Ever since Kyle could remember, his old man spent most days on the porch in his piss stained chair or in his other piss stained chair by the wood-burning stove chain-smoking Winstons and drinking Pabst Blue Ribbon. Having lost his left hand at the steel plant when Kyle was four, in by most accounts, an accident caused by his drunkenness, he collected enough money in disability to stay swimming in beer and cigarette butts. With the rusty and long since mobil home paid for years ago, complete with a leaning wooden porch and wood-burning stove made of scrap metal, Mr. Baggett had nothing more to do with his time than get blackout drunk, shoot at imaginary things in his accumulated junkyard out front, and viciously beat Kyle.

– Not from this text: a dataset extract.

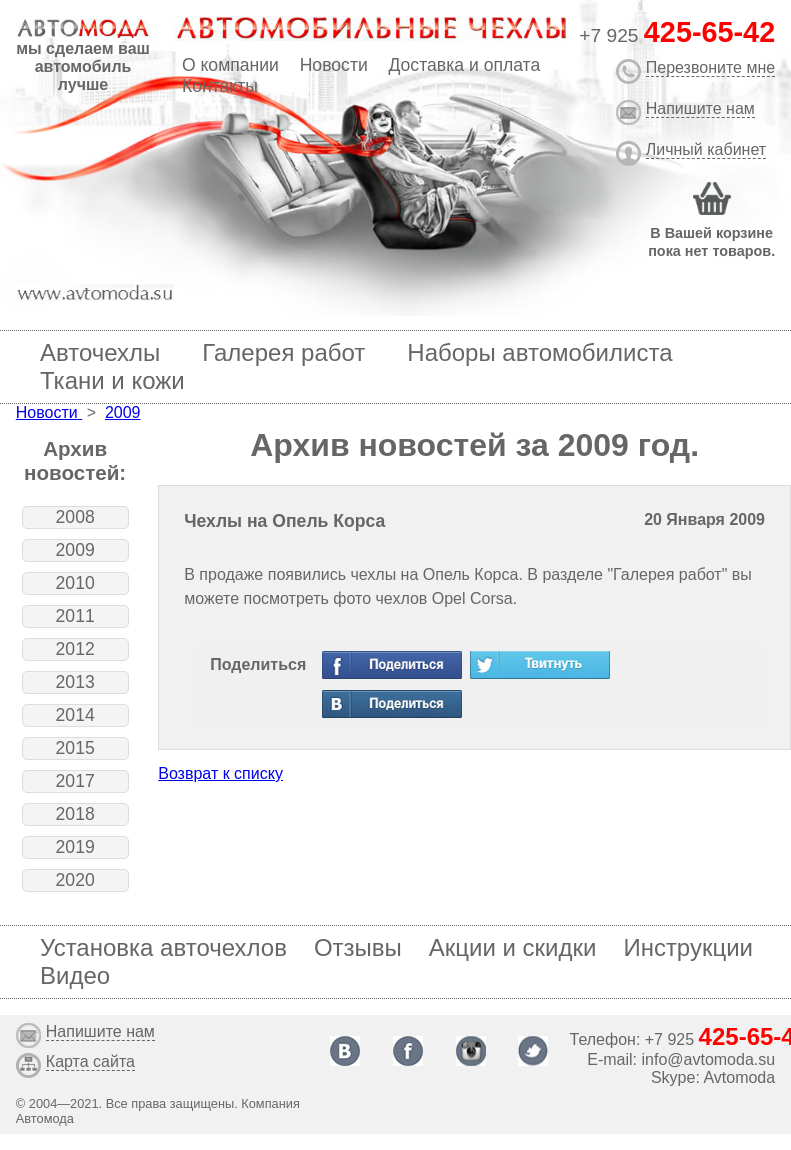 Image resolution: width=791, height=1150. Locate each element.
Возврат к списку (220, 773)
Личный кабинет (706, 149)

Mr. Baggett was no doubt a horrible man. A scrawny one hundred and forty pounds of disease and hate. His long grey hair stained yellow with nicotine. He usually staggered stiff legged when he walked using his two pound hook-hand to counterbalance. Black lifeless eyes sunk deep in a face creased with lines set too close together over a nose bent from bar-fights. His mouth thin lipped over naked abscessed gums long since toothless. Always dressed in one of four sets of dirty and patched thick denim coveralls. Worn as if in some act of defiance. Not having worked since the day he lost his hand, he always wore his plant coveralls with the companyy logo patch ripped off.
Somewhat secluded from town, Mr. Baggett was avoided by everyone except the occasional state-trooper for excessive target shooting as he called it. Mr. Bagget was a horrible, nasty, dangerous, and ill mannered man. But Mr. Baggett's son Kyle....well Mr. Baggett's son Kyle was a monster.